VCM loading produced SLNs (containing ADs as stabilizers) with size, PDI and ZP values in the range of 133.93 ± 3.44 to 291.17 ± 22.02 nm, 0.296 ± 0.008 to 0.485 ± 0.055 and −22.33 ± 1.02 mV to −34.10 ± 1.83 mV respectively (Table 6). The %EE of VCM in all the formulations was in between 8.34 ± 1.04 to 12.81 ± 1.02%. This low %EE could be ascribed to the hydrophilicity of VCM. The results are consistent with previous findings where low %EE (16.81 ± 3.64) was observed for VCM.50

Table 6 Size, PDI and ZP of drug loaded SLNs using different ADs
Formulation Size (nm) PDI ZP (mV) %EE
DL-GMOA-G2-OH SLNs 133.93 ± 3.44 0.296 ± 0.008 −25.08 ± 0.65 12.81 ± 1.02
DL-GMS-G2-OH SLNs 192.80 ± 4.44 0.338 ± 0.042 −22.33 ± 1.02 10.46 ± 0.57
DL-GMOA-G3-OH SLNs 291.17 ± 22.02 0.379 ± 0.018 −34.10 ± 1.83 10.68 ± 1.72
DL-GMS-G3-OH SLNs 278.97 ± 8.26 0.485 ± 0.055 −26.13 ± 3.16 8.34 ± 1.04


Morphological investigation showed that SLNs formulated from ADs were homogenous and spherical in shape (Fig.
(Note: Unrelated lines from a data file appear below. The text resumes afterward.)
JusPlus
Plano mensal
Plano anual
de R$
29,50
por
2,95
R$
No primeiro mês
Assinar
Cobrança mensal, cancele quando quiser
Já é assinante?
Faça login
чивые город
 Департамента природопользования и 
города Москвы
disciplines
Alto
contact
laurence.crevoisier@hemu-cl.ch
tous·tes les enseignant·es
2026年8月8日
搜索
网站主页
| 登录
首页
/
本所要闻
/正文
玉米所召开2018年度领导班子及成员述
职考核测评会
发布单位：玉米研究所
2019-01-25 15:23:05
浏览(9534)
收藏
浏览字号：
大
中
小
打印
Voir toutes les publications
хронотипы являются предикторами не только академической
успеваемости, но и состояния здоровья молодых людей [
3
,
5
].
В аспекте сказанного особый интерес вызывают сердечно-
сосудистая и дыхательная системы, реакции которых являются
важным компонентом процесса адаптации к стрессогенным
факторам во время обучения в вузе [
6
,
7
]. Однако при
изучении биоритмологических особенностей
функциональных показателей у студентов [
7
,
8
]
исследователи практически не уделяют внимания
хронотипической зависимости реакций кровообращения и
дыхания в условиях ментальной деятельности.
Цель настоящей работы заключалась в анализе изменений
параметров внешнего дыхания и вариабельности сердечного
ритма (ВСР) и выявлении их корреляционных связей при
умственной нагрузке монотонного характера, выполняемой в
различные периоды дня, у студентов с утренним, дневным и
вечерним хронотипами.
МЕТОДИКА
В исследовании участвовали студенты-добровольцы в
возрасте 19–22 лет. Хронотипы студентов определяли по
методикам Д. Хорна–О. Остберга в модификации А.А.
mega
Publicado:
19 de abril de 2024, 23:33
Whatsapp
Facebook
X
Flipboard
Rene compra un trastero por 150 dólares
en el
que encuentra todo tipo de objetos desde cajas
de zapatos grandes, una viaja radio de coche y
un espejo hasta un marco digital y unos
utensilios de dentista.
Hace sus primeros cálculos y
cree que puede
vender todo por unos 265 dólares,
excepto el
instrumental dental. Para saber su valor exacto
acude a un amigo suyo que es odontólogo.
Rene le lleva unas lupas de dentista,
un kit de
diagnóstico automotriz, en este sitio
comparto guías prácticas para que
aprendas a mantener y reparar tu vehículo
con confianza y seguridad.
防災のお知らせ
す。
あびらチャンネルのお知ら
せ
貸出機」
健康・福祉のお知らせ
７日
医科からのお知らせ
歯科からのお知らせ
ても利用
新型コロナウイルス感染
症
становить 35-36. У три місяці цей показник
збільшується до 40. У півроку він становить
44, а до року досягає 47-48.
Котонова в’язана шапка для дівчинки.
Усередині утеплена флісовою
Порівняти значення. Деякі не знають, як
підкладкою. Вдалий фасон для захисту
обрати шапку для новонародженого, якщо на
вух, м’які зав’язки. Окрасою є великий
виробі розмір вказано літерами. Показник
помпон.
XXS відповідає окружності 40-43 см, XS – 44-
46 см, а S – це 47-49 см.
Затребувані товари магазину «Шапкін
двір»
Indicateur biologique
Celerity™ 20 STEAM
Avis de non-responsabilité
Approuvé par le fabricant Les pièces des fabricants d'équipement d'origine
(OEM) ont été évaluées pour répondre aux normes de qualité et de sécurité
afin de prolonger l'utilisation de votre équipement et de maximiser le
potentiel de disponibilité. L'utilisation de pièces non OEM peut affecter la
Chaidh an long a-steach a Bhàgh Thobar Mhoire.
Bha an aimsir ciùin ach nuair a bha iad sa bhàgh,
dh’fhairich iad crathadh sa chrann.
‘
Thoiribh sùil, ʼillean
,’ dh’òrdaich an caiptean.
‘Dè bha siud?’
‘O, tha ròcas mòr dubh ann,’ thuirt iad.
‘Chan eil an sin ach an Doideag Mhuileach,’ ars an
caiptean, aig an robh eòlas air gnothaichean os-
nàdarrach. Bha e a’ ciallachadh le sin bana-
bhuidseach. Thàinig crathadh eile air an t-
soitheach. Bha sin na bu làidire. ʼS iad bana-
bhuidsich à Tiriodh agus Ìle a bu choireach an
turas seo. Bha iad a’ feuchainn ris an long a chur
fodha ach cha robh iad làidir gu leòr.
S3 and S4 of ESI). Overall results showed that ADs can formulate nano-sized particulate systems with lower PDI and higher ZP making them attractive stearic stabilizers for SLNs and other colloidal drug delivery systems.

4. Conclusion

In this paper, new G2 and G3 ADs were synthesized by conjugation of polyester based dendrons to aliphatic hydrocarbon chains. These ADs which were found to be non-toxic to mammalian cells were further characterized for their CAC to determine their micelle forming ability. All the G2 and G3 ADs exhibited lower CAC values and were able to form self-assembled nano structures as confirmed by DLS. These properties of ADs suggested their potential to be new and attractive biocompatible pharmaceutical excipients. Considering the poor solubility of antibiotics, one of the reasons limiting their effectiveness against bacteria and subsequently resulting in antibiotic resistance, these new ADs were evaluated for their solubility enhancement of FSD, a poorly soluble antibiotic effective against MRSA. The solubility results suggested that all ADs were able to significantly improve solubility of FSD compared to water and the commercial PF-68. In addition, it was observed that during the solubilization process, ADs self-assembled to form nano micelles with % FSD encapsulation in the range of 1.1 to 3%. This confirmed their applicability in the formulation of nano drug delivery systems. Amongst all ADs, FSD exhibited highest solubility in GMOA-G2-OH with formation of nano micelles of 8.62 ± 0.48 nm particle size. In vitro antibacterial activity and cell kill kinetic studies confirmed that ADs enhanced the antibacterial activity of FSD against S. aureus and MRSA. The ADs were further evaluated for their application as stearic stabilizers for SLNs by using them as surfactants. The results from formulation studies proved that ADs are capable of providing sufficient stability to SLNs, as confirmed by higher zeta potential values.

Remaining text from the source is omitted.